[Saved entries]
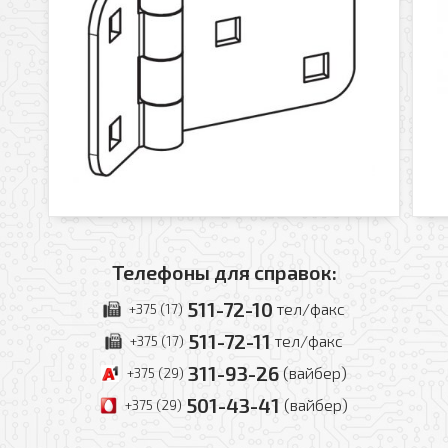
Телефоны для справок:
511-72-10
тел/факс
+375 (17)
511-72-11
тел/факс
+375 (17)
311-93-26
(вайбер)
+375 (29)
501-43-41
(вайбер)
+375 (29)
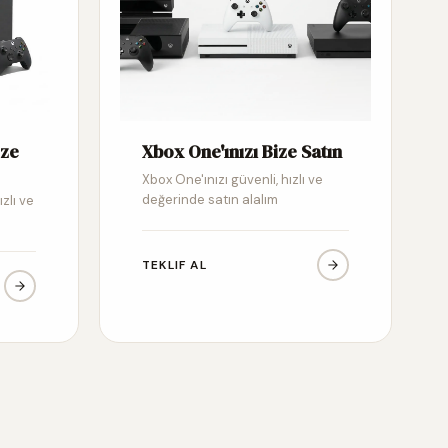
ize
Xbox One'ınızı Bize Satın
Xbox One'ınızı güvenli, hızlı ve
değerinde satın alalım
ızlı ve
TEKLIF AL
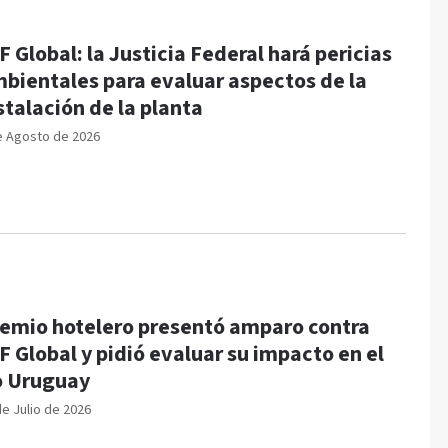
F Global: la Justicia Federal hará pericias
bientales para evaluar aspectos de la
stalación de la planta
e Agosto de 2026
emio hotelero presentó amparo contra
F Global y pidió evaluar su impacto en el
o Uruguay
de Julio de 2026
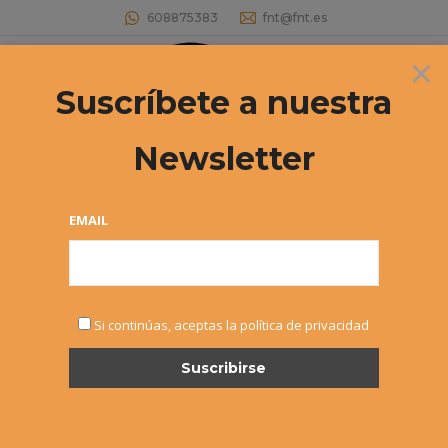
608875383
fnt@fnt.es
×
Buscar:
Suscríbete a nuestra
Newsletter
EMAIL
ENE
Si continúas, aceptas la política de privacidad
18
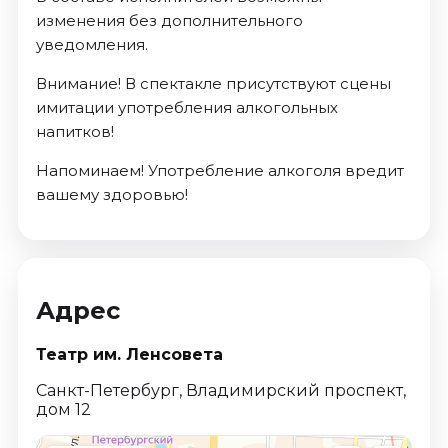
изменения без дополнительного
уведомления.
Внимание! В спектакле присутствуют сцены
имитации употребления алкогольных
напитков!
Напоминаем! Употребление алкоголя вредит
вашему здоровью!
Адрес
Театр им. Ленсовета
Санкт-Петербург, Владимирский проспект,
дом 12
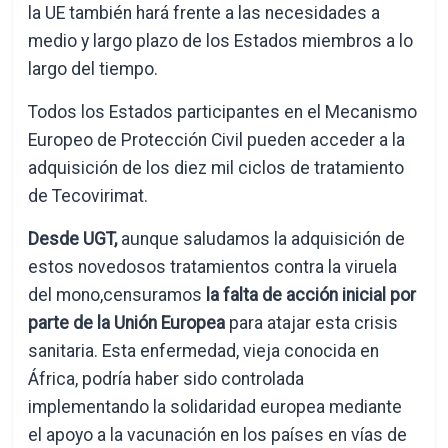
la UE también hará frente a las necesidades a
medio y largo plazo de los Estados miembros a lo
largo del tiempo.
Todos los Estados participantes en el Mecanismo
Europeo de Protección Civil pueden acceder a la
adquisición de los diez mil ciclos de tratamiento
de Tecovirimat.
Desde UGT,
aunque saludamos la adquisición de
estos novedosos tratamientos contra la viruela
del mono,censuramos
la falta de acción inicial por
parte de la Unión Europea
para atajar esta crisis
sanitaria. Esta enfermedad, vieja conocida en
África, podría haber sido controlada
implementando la solidaridad europea mediante
el apoyo a la vacunación en los países en vías de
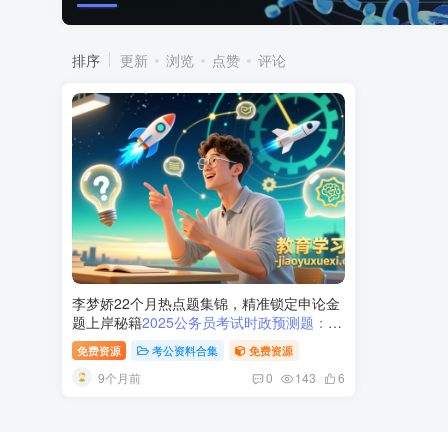
排序
更新
浏览
点赞
评论
李梦娇22个月热点题集锦，精准锁定申论金
题上岸秘籍
2025公务员考试时政预测题：李
梦娇2023-2024热点集锦，申论高分范文直
免费资源
考公资料合集
免费资源
击核心
9个月前
0
143
6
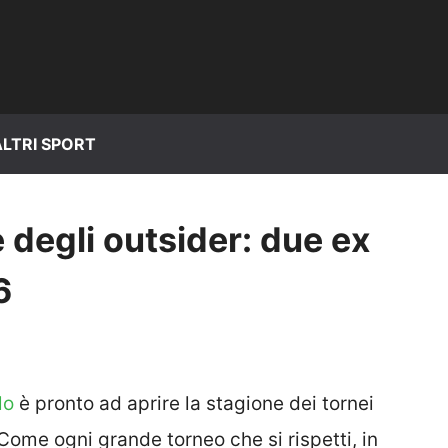
ALTRI SPORT
 degli outsider: due ex
6
lo
è pronto ad aprire la stagione dei tornei
Come ogni grande torneo che si rispetti, in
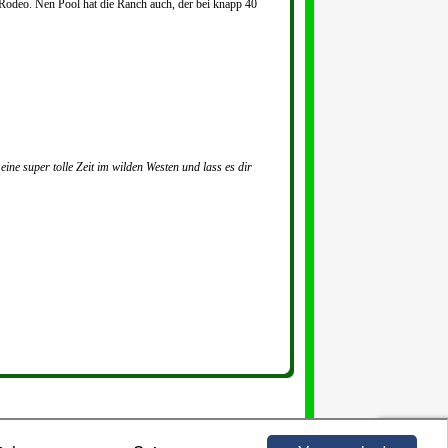
 Rodeo. Nen Pool hat die Ranch auch, der bei knapp 40
eine super tolle Zeit im wilden Westen und lass es dir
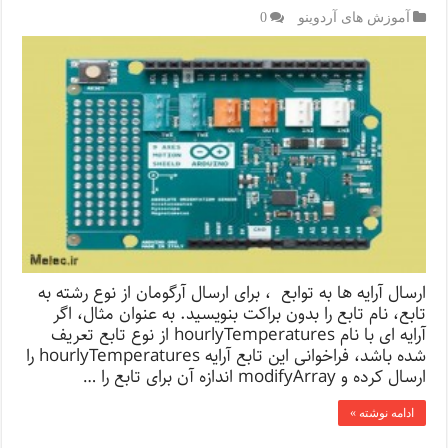
آموزش های آردوینو
0
ارسال آرایه ها به توابع ، برای ارسال آرگومان از نوع رشته به
تابع، نام تابع را بدون براکت بنویسید. به عنوان مثال، اگر
آرایه ای با نام hourlyTemperatures از نوع تابع تعریف
شده باشد، فراخوانی این تابع آرایه hourlyTemperatures را
ارسال کرده و modifyArray اندازه آن برای تابع را …
ادامه نوشته »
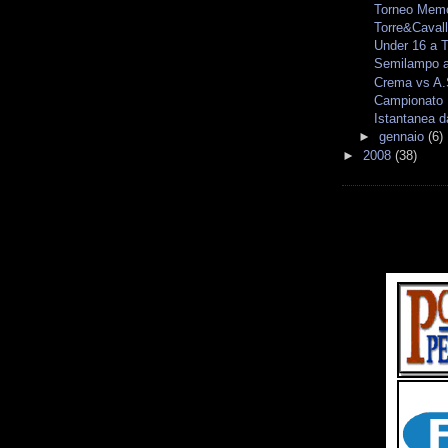
Torneo Memor
Torre&Cavall
Under 16 a T
Semilampo a
Crema vs A.
Campionato I
Istantanea d
►
gennaio
(6)
►
2008
(38)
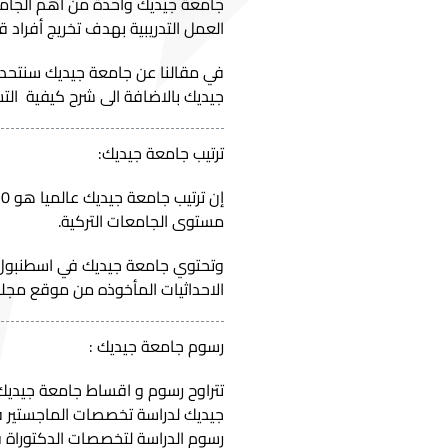
جامعة جيديك واحدة من أهم الجامعا
العمل التدريبية بهدف تخريج أفراد قا
في مقالنا عن جامعة جيديك سنتحدث
جيديك بالاضافة الى شرح كيفية ال
ترتيب جامعة جيديك:
مستوى الجامعات التركية.
الاحداثيات المأخوذه من موقع
مجلس
رسوم جامعة جيديك :
رسوم الدراسة لتخصصات الدكتوراة فهي 4700$ وهذه الرسوم هي الرسوم ب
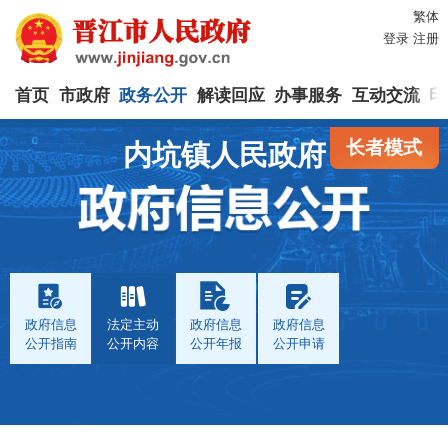
繁体
登录
注册
首页
市政府
政务公开
解读回应
办事服务
互动交流
印
长者模式
内坑镇人民政府
政府信息
法定主动
政府信息
政府信息
公开指南
公开内容
公开年报
公开申请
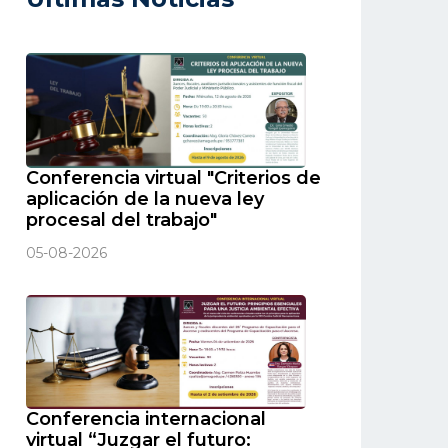
Conferencia virtual "Criterios de
aplicación de la nueva ley
procesal del trabajo"
05-08-2026
Conferencia internacional
virtual “Juzgar el futuro:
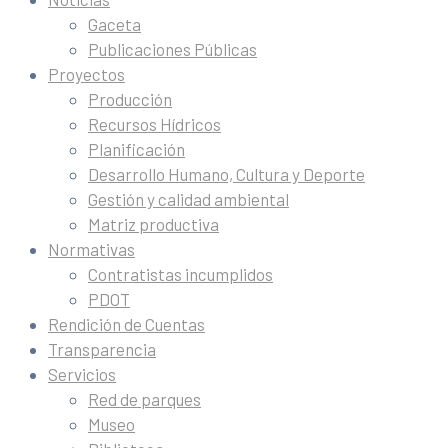
Gaceta
Publicaciones Públicas
Proyectos
Producción
Recursos Hídricos
Planificación
Desarrollo Humano, Cultura y Deporte
Gestión y calidad ambiental
Matriz productiva
Normativas
Contratistas incumplidos
PDOT
Rendición de Cuentas
Transparencia
Servicios
Red de parques
Museo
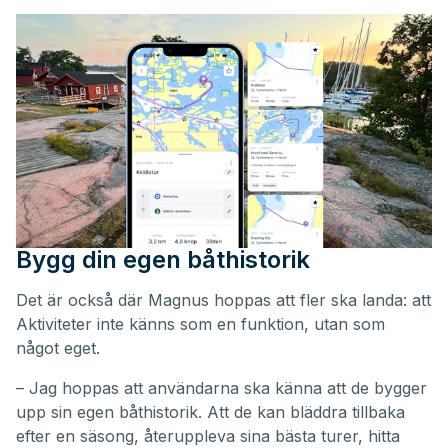
Bygg din egen båthistorik
Det är också där Magnus hoppas att fler ska landa: att
Aktiviteter inte känns som en funktion, utan som
något eget.
– Jag hoppas att användarna ska känna att de bygger
upp sin egen båthistorik. Att de kan bläddra tillbaka
efter en säsong, återuppleva sina bästa turer, hitta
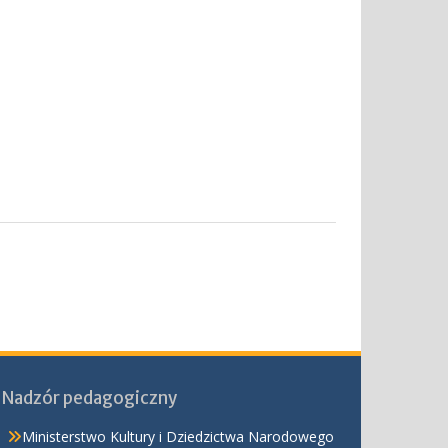
Nadzór pedagogiczny
Ministerstwo Kultury i Dziedzictwa Narodowego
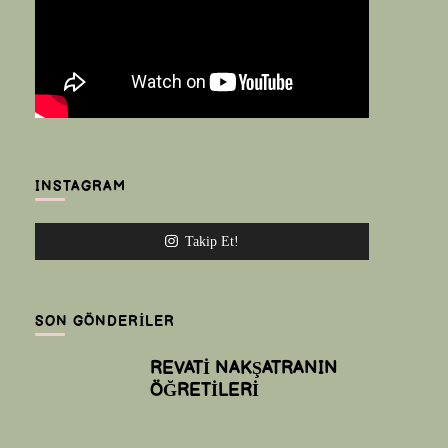
INSTAGRAM
Takip Et!
SON GÖNDERILER
REVATİ NAKŞATRANIN
ÖĞRETİLERİ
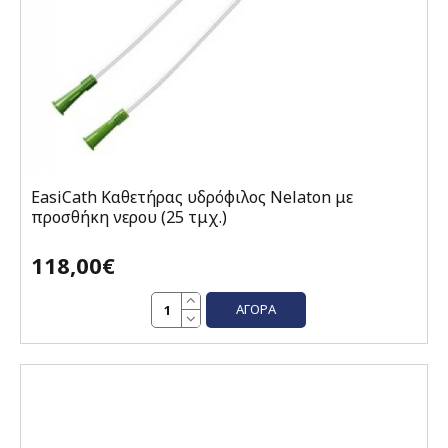
EasiCath Καθετήρας υδρόφιλος Nelaton με
προσθήκη νερου (25 τμχ.)
118,00€
ΑΓΟΡΆ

◆ Your assignment: The answer must be every line of the records above that holds the word "largo".

◆ Written response:
medio y largo plazo de los Estados miembros a lo
largo del tiempo.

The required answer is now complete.